16

60 7 4
                                    

Başlamadan bitmemeliydi...

"Baştan başlayalım Park Jimin"

Jungkook'un gözleri bir an olsun yüzümden ayrılmamıştı. Gözlerinin içine bakmaktan kendimi alamıyorken ona cevap vermediğim aklıma gelince tekrar başa sarıyordu tüm duygularım. Bu sorunun cevabı bu kadar zor değildi fakat içinde bir çok acıyı beraberinde getireceği gerçeğini es geçmemek gerekti.

"Baştan başlayalım Jeon Jungkook."

Onun söylediği gibi cevap vermem gülümsemesine sebep olmuştu. Sahi onu gülümserken bu kadar yakından görmek başka güzeldi ah birde tavşan dişlerini.

Biraz daha birbirimize bakıp oturmuştuk. Bu sessiz bakışmalarımız garip gelse de görülmeye değerdi. En azından şimdilik.

Jungkook titreyen telefonu ile izin isteyip odadan çıkmıştı. Daha henüz kapı kapanmadan yatmıştım bende. Yorulmuştum bir şey yapmamama rağmen.
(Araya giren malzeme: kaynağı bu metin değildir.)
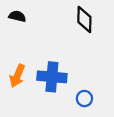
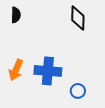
black semicircle: (17, 16) -> (16, 15), turned 77

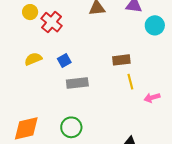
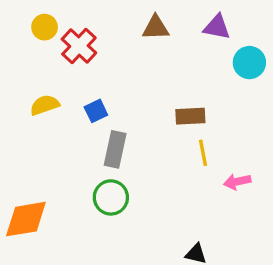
gray rectangle: (77, 83) -> (115, 149), turned -75
green circle: (71, 127) -> (111, 197), moved

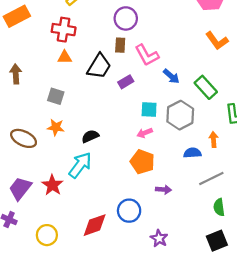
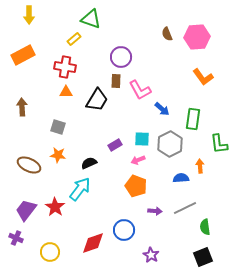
purple rectangle: (126, 82) -> (115, 145), moved
green rectangle: (206, 87) -> (193, 119), turned 50
gray line: (211, 178) -> (185, 208), moved

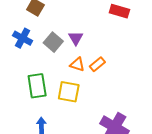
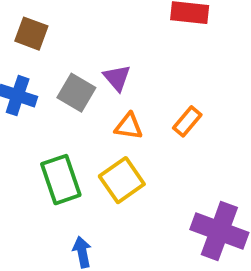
orange rectangle: (97, 64) -> (187, 121), moved
yellow square: (69, 92) -> (122, 180), turned -35

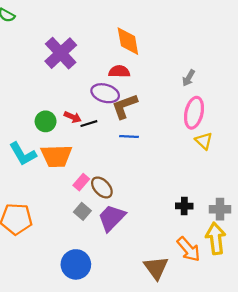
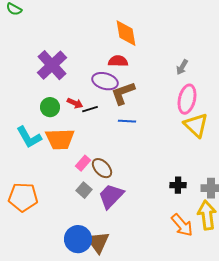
purple cross: (61, 53) -> (52, 65), moved
yellow triangle: (204, 141) -> (196, 125), size x1.5
brown triangle: (156, 268) -> (98, 242), moved

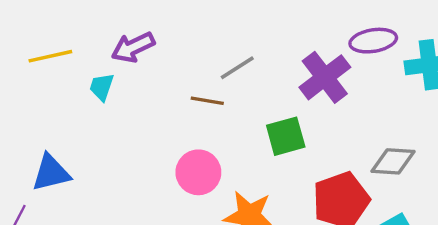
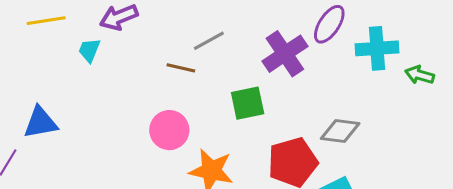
purple ellipse: (373, 41) -> (329, 24), turned -51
Biraz uyku bebeğim ve benin için iyi olacaktı. Vakit kaybetmeden gözlerimi kapattım.

____________

Park sung woong iş gezisini jimin'in hastanede olduğu haberini alınca erken bitirmiş dönüş uçağındaydı.

Aklına getirdiği tüm kötü ihtimaller uçakta onu nefessiz bırakmaya yetiyordu. Bu korku ona tanıdık geliyordu. Alışık olduğu bu korkunun gerçek olmaması için yalvarmıştı inene kadar.

Ne olursa olsun o kendinden bir parçaydı. Jimin için endişelenecekti. Iseul böyle isterdi. İstemişti de.

-1999-

Iseul hastanedeydi. Hastalığı son evreye gelmişti. Veda zamanı yaklaşıyordu bunu herkes biliyor fakat inanmak istemiyorlardı.

Bay Park eşinin yanına gelmiş ellerini sımsıkı tutuyordu. Jimin'i dadısı ile bırakmıştı. Annesini böyle görsün istememişti.

"Sung sevgilim bana bir söz ver."

Konuşmakta zorlanan eşinin ellerini öpmüş "Söz veriyorum."

Burukça gülümsemiş "Henüz duymadın." Araya öksürük girmiş ardından devam etmişti.

"Oğlumuz onu ne olursa olsun koru. Onu çok sev. Oğlumuza benden bahsetme. Benim tam kimliğimi bilmesin. İlerde kendini suçlayarak büyümesini istemiyorum."

Park sung woong eşinin söylediği sözlere karşı çıkmak isterken onu susturmuştu ıseul.

"Ve en önemlisi eğer ilerde olurda bir aşk yaşarsa onu özgür kıl. Bana çektiyse seni dinlemeyecektir zaten. Jimin'i çok sev ve koru."

Bay Park bu konuşmaların iseul için sona yakın demekti biliyordu. Elinden gelen tüm imkanı zorlamış ama eşini sadece 4 yıl ayakta tutabilmişti. En azından minik mucizelerinin ilk olan tüm anılarına eşlik edip görebilmişti.

"Seni seviyorum Park Sung Woong"

Gözlerini kapatmış fısıltı eşliğinde söylediği cümle Bay Park'ın kulağına ilişmişti ilk defa bu kadar acı ve ağır gelmişti. Iseul derin uykusuna başlamıştı.

Bay Park eşini kucağına alıp nefes almadığını anladığında  feryadı tüm hastaneyi sarmıştı. Tabi bu feryadı duyan Jimin'de vardı. Mariah ile hastaneye gelmişti annesini görmek için fakat göremeyeceğini nerden bilebilirdi.

Bay Park'ın uçağı inmişti. Koşarak geçmiş arabaya binmişti.

_______

Gözlerini açtığında karşısında gördüğü yüz Jungkook'un yüzüydü.
Rüya olmadığını gözünü birkaç kez kırpıştırdığı zaman anlamıştı.